Without the pictures, give the records again exactly as they appear.

[Stored data entries]

--

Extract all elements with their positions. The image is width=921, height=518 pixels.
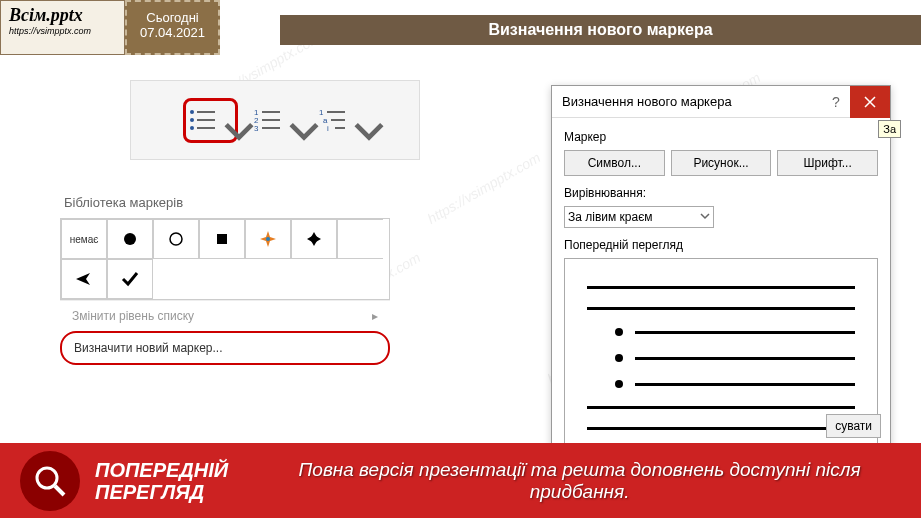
close-icon: [863, 95, 877, 109]
help-button[interactable]: ?: [822, 94, 850, 110]
check-icon: [120, 269, 140, 289]
define-new-marker[interactable]: Визначити новий маркер...: [60, 331, 390, 365]
ribbon-list-section: 1 2 3 1 a i: [130, 80, 420, 160]
svg-rect-15: [331, 119, 345, 121]
preview-line: [635, 357, 855, 360]
marker-check[interactable]: [107, 259, 153, 299]
date-badge: Сьогодні 07.04.2021: [125, 0, 220, 55]
marker-diamond4[interactable]: [245, 219, 291, 259]
svg-rect-1: [197, 111, 215, 113]
svg-point-21: [266, 237, 270, 241]
numbered-list-button[interactable]: 1 2 3: [248, 98, 303, 143]
close-button[interactable]: [850, 86, 890, 118]
svg-rect-11: [262, 127, 280, 129]
multilevel-list-icon: 1 a i: [317, 104, 349, 136]
cancel-button[interactable]: сувати: [826, 414, 881, 438]
marker-spacer: [337, 219, 383, 259]
picture-button[interactable]: Рисунок...: [671, 150, 772, 176]
bullet-icon: [615, 354, 623, 362]
preview-line: [635, 383, 855, 386]
bullet-icon: [615, 328, 623, 336]
bullet-icon: [615, 380, 623, 388]
diamond4-icon: [258, 229, 278, 249]
bullet-list-button[interactable]: [183, 98, 238, 143]
marker-label: Маркер: [564, 130, 878, 144]
footer-text: Повна версія презентації та решта доповн…: [258, 459, 901, 503]
preview-line: [587, 427, 855, 430]
dialog-titlebar: Визначення нового маркера ?: [552, 86, 890, 118]
chevron-down-icon[interactable]: [288, 115, 298, 125]
svg-rect-7: [262, 111, 280, 113]
marker-circle[interactable]: [153, 219, 199, 259]
svg-rect-17: [335, 127, 345, 129]
preview-label: Попередній перегляд: [564, 238, 878, 252]
marker-arrow[interactable]: [61, 259, 107, 299]
footer-label: ПОПЕРЕДНІЙ ПЕРЕГЛЯД: [95, 459, 228, 503]
svg-point-19: [170, 233, 182, 245]
arrow-icon: [74, 269, 94, 289]
footer-label-line2: ПЕРЕГЛЯД: [95, 481, 228, 503]
diamonds-icon: [304, 229, 324, 249]
svg-point-0: [190, 110, 194, 114]
svg-text:i: i: [327, 124, 329, 133]
marker-grid: немає: [60, 218, 390, 300]
marker-library-panel: Бібліотека маркерів немає: [60, 195, 390, 365]
chevron-down-icon: [700, 210, 710, 224]
watermark: https://vsimpptx.com: [425, 149, 543, 227]
svg-rect-5: [197, 127, 215, 129]
date-value: 07.04.2021: [131, 25, 214, 40]
font-button[interactable]: Шрифт...: [777, 150, 878, 176]
svg-point-18: [124, 233, 136, 245]
svg-point-2: [190, 118, 194, 122]
change-list-level[interactable]: Змінити рівень списку ▸: [60, 300, 390, 331]
symbol-button[interactable]: Символ...: [564, 150, 665, 176]
preview-line: [587, 307, 855, 310]
multilevel-list-button[interactable]: 1 a i: [313, 98, 368, 143]
bullet-list-icon: [187, 104, 219, 136]
page-title: Визначення нового маркера: [280, 15, 921, 45]
alignment-select[interactable]: За лівим краєм: [564, 206, 714, 228]
tooltip: За: [878, 120, 901, 138]
marker-diamonds[interactable]: [291, 219, 337, 259]
svg-point-22: [37, 468, 57, 488]
define-new-label: Визначити новий маркер...: [74, 341, 222, 355]
dialog-title: Визначення нового маркера: [562, 94, 822, 109]
preview-line: [635, 331, 855, 334]
preview-bullet-line: [615, 354, 855, 362]
svg-rect-9: [262, 119, 280, 121]
alignment-value: За лівим краєм: [568, 210, 653, 224]
footer-banner: ПОПЕРЕДНІЙ ПЕРЕГЛЯД Повна версія презент…: [0, 443, 921, 518]
chevron-right-icon: ▸: [372, 309, 378, 323]
disc-icon: [120, 229, 140, 249]
svg-text:3: 3: [254, 124, 259, 133]
magnifier-icon: [20, 451, 80, 511]
chevron-down-icon[interactable]: [223, 115, 233, 125]
library-title: Бібліотека маркерів: [60, 195, 390, 210]
footer-label-line1: ПОПЕРЕДНІЙ: [95, 459, 228, 481]
svg-line-23: [55, 486, 64, 495]
today-label: Сьогодні: [131, 10, 214, 25]
circle-icon: [166, 229, 186, 249]
preview-line: [587, 406, 855, 409]
change-level-label: Змінити рівень списку: [72, 309, 194, 323]
square-icon: [212, 229, 232, 249]
marker-disc[interactable]: [107, 219, 153, 259]
svg-point-4: [190, 126, 194, 130]
svg-rect-20: [217, 234, 227, 244]
logo-badge: Всім.pptx https://vsimpptx.com: [0, 0, 125, 55]
logo-url: https://vsimpptx.com: [9, 26, 116, 36]
chevron-down-icon[interactable]: [353, 115, 363, 125]
preview-line: [587, 286, 855, 289]
alignment-label: Вирівнювання:: [564, 186, 878, 200]
logo-text: Всім.pptx: [9, 5, 116, 26]
preview-bullet-line: [615, 328, 855, 336]
preview-bullet-line: [615, 380, 855, 388]
svg-rect-13: [327, 111, 345, 113]
numbered-list-icon: 1 2 3: [252, 104, 284, 136]
marker-none[interactable]: немає: [61, 219, 107, 259]
marker-square[interactable]: [199, 219, 245, 259]
svg-rect-3: [197, 119, 215, 121]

--

- RESULT FOR THIS EXERCISE
Extract all elements with their positions. The image is width=921, height=518 pixels.
close-icon: [863, 95, 877, 109]
help-button[interactable]: ?: [822, 94, 850, 110]
check-icon: [120, 269, 140, 289]
define-new-marker[interactable]: Визначити новий маркер...: [60, 331, 390, 365]
ribbon-list-section: 1 2 3 1 a i: [130, 80, 420, 160]
svg-rect-15: [331, 119, 345, 121]
preview-line: [635, 357, 855, 360]
marker-check[interactable]: [107, 259, 153, 299]
date-badge: Сьогодні 07.04.2021: [125, 0, 220, 55]
marker-diamond4[interactable]: [245, 219, 291, 259]
svg-rect-1: [197, 111, 215, 113]
svg-point-21: [266, 237, 270, 241]
numbered-list-button[interactable]: 1 2 3: [248, 98, 303, 143]
close-button[interactable]: [850, 86, 890, 118]
svg-rect-11: [262, 127, 280, 129]
multilevel-list-icon: 1 a i: [317, 104, 349, 136]
cancel-button[interactable]: сувати: [826, 414, 881, 438]
marker-spacer: [337, 219, 383, 259]
picture-button[interactable]: Рисунок...: [671, 150, 772, 176]
bullet-icon: [615, 354, 623, 362]
preview-line: [635, 383, 855, 386]
bullet-icon: [615, 328, 623, 336]
bullet-icon: [615, 380, 623, 388]
diamond4-icon: [258, 229, 278, 249]
bullet-list-button[interactable]: [183, 98, 238, 143]
marker-label: Маркер: [564, 130, 878, 144]
footer-text: Повна версія презентації та решта доповн…: [258, 459, 901, 503]
preview-line: [587, 427, 855, 430]
dialog-titlebar: Визначення нового маркера ?: [552, 86, 890, 118]
chevron-down-icon[interactable]: [288, 115, 298, 125]
svg-rect-7: [262, 111, 280, 113]
marker-circle[interactable]: [153, 219, 199, 259]
svg-rect-17: [335, 127, 345, 129]
preview-label: Попередній перегляд: [564, 238, 878, 252]
marker-arrow[interactable]: [61, 259, 107, 299]
footer-label: ПОПЕРЕДНІЙ ПЕРЕГЛЯД: [95, 459, 228, 503]
svg-point-19: [170, 233, 182, 245]
arrow-icon: [74, 269, 94, 289]
footer-label-line2: ПЕРЕГЛЯД: [95, 481, 228, 503]
diamonds-icon: [304, 229, 324, 249]
svg-point-0: [190, 110, 194, 114]
svg-text:i: i: [327, 124, 329, 133]
marker-grid: немає: [60, 218, 390, 300]
marker-library-panel: Бібліотека маркерів немає: [60, 195, 390, 365]
chevron-down-icon: [700, 210, 710, 224]
watermark: https://vsimpptx.com: [425, 149, 543, 227]
svg-rect-5: [197, 127, 215, 129]
date-value: 07.04.2021: [131, 25, 214, 40]
font-button[interactable]: Шрифт...: [777, 150, 878, 176]
svg-point-18: [124, 233, 136, 245]
svg-point-2: [190, 118, 194, 122]
change-list-level[interactable]: Змінити рівень списку ▸: [60, 300, 390, 331]
symbol-button[interactable]: Символ...: [564, 150, 665, 176]
preview-line: [587, 307, 855, 310]
multilevel-list-button[interactable]: 1 a i: [313, 98, 368, 143]
bullet-list-icon: [187, 104, 219, 136]
page-title: Визначення нового маркера: [280, 15, 921, 45]
alignment-select[interactable]: За лівим краєм: [564, 206, 714, 228]
tooltip: За: [878, 120, 901, 138]
marker-diamonds[interactable]: [291, 219, 337, 259]
svg-point-22: [37, 468, 57, 488]
define-new-label: Визначити новий маркер...: [74, 341, 222, 355]
dialog-title: Визначення нового маркера: [562, 94, 822, 109]
preview-line: [635, 331, 855, 334]
preview-bullet-line: [615, 354, 855, 362]
svg-rect-9: [262, 119, 280, 121]
alignment-value: За лівим краєм: [568, 210, 653, 224]
footer-banner: ПОПЕРЕДНІЙ ПЕРЕГЛЯД Повна версія презент…: [0, 443, 921, 518]
chevron-right-icon: ▸: [372, 309, 378, 323]
disc-icon: [120, 229, 140, 249]
svg-text:3: 3: [254, 124, 259, 133]
magnifier-icon: [20, 451, 80, 511]
chevron-down-icon[interactable]: [223, 115, 233, 125]
library-title: Бібліотека маркерів: [60, 195, 390, 210]
footer-label-line1: ПОПЕРЕДНІЙ: [95, 459, 228, 481]
svg-line-23: [55, 486, 64, 495]
today-label: Сьогодні: [131, 10, 214, 25]
circle-icon: [166, 229, 186, 249]
preview-line: [587, 406, 855, 409]
change-level-label: Змінити рівень списку: [72, 309, 194, 323]
square-icon: [212, 229, 232, 249]
marker-disc[interactable]: [107, 219, 153, 259]
svg-point-4: [190, 126, 194, 130]
svg-rect-20: [217, 234, 227, 244]
logo-badge: Всім.pptx https://vsimpptx.com: [0, 0, 125, 55]
logo-url: https://vsimpptx.com: [9, 26, 116, 36]
chevron-down-icon[interactable]: [353, 115, 363, 125]
preview-line: [587, 286, 855, 289]
alignment-label: Вирівнювання:: [564, 186, 878, 200]
logo-text: Всім.pptx: [9, 5, 116, 26]
preview-bullet-line: [615, 328, 855, 336]
preview-bullet-line: [615, 380, 855, 388]
svg-rect-13: [327, 111, 345, 113]
numbered-list-icon: 1 2 3: [252, 104, 284, 136]
marker-none[interactable]: немає: [61, 219, 107, 259]
marker-square[interactable]: [199, 219, 245, 259]
svg-rect-3: [197, 119, 215, 121]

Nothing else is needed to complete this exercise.